SN.AT / Panorama / Wissen

Direktzugang zu Physiotherapie ohne Arzt gefordert

Der Bundesverband Physio Austria fordert einen Direktzugang zur Physiotherapie für Patientinnen und Patienten. Bisher ist in den meisten Fällen eine vorhergehende ärztliche Konsultation und Anordnung notwendig, erläuterte Physio-Austria-Präsidentin Constance Schlegl am Freitag. Das solle beim Gang zu einer Physiotherapeutin oder einem Physiotherapeuten mit fachlicher Spezialisierung wegfallen. Prominente Fürsprecherin der Forderung ist die Kabarettistin Andrea Händler.

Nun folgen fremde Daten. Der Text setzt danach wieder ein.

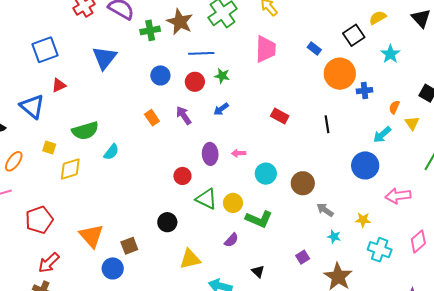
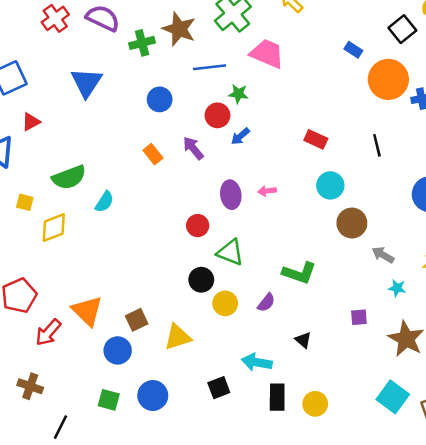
pink trapezoid: (266, 49) -> (267, 54), moved, turned -64
red circle: (195, 82) -> (217, 115), moved
cyan circle: (266, 174) -> (330, 185), moved
yellow circle: (233, 203) -> (225, 303), moved
black circle: (167, 222) -> (201, 280), moved
purple square: (303, 257) -> (359, 317), turned 32
yellow triangle: (190, 259) -> (178, 337), moved
red arrow: (49, 263) -> (48, 332), moved

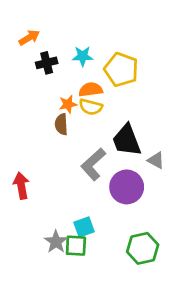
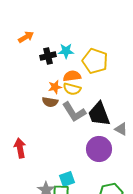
black cross: (47, 63) -> (48, 56), moved
brown semicircle: (61, 124) -> (50, 102), turned -77
gray L-shape: (93, 164) -> (74, 112), moved, turned -80

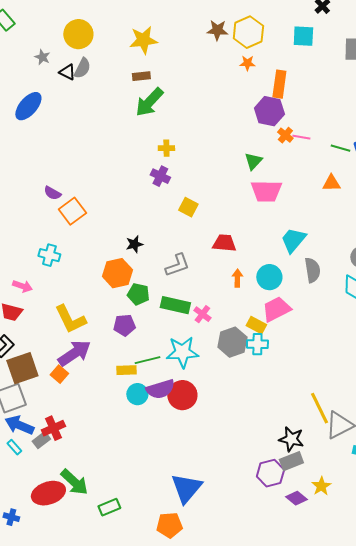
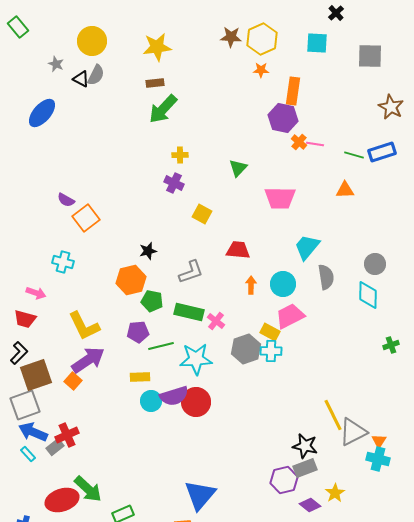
green triangle: (253, 161) -> (238, 168), moved
green line: (147, 360) -> (161, 346), moved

Soll insgesamt Kosten und Wege sparen
Soll insgesamt Kosten und Wege sparen

Sie brauche Physiotherapie, weil sie aufgrund von Hypermobilität Kreuzschmerzen habe, sagte Händler. "Der Physiotherapeut ist der Einzige, der es geschafft hat, dass ich in der Früh nicht mehr wie eine Hundertjährige meine Unterhose anziehen muss, indem ich mich überall anhalte", sagte die Schauspielerin und Kabarettistin. "Jetzt habe ich aber Glück, dass ich Ärzte habe, die mich ständig überweisen, denn ohne Überweisung krieg ich meine Physiotherapie nicht", betonte die 61-Jährige.

Zuvor habe sie mehrere Arzt- und MRT-Termine gehabt. Auf den MRT-Bildern sei jedoch jedes Mal nichts zu sehen gewesen, da es sich um ein muskuläres Problem handle, berichtete Händler. Hierzu forderte die Abteilungsleiterin Gesundheitsberuferecht der Arbeiterkammer, Silvia Rosoli, eine Anbindung von Physiotherapeuten an die elektronische Gesundheitsakte ELGA und an dort gespeicherte Befunde. Das würde die Nachvollziehbarkeit von Behandlungspfaden vereinfachen, bürokratischen Aufwand verringern und mehr Zeit für die eigentliche Gesundheitsdienstleistung bringen, sagte sie.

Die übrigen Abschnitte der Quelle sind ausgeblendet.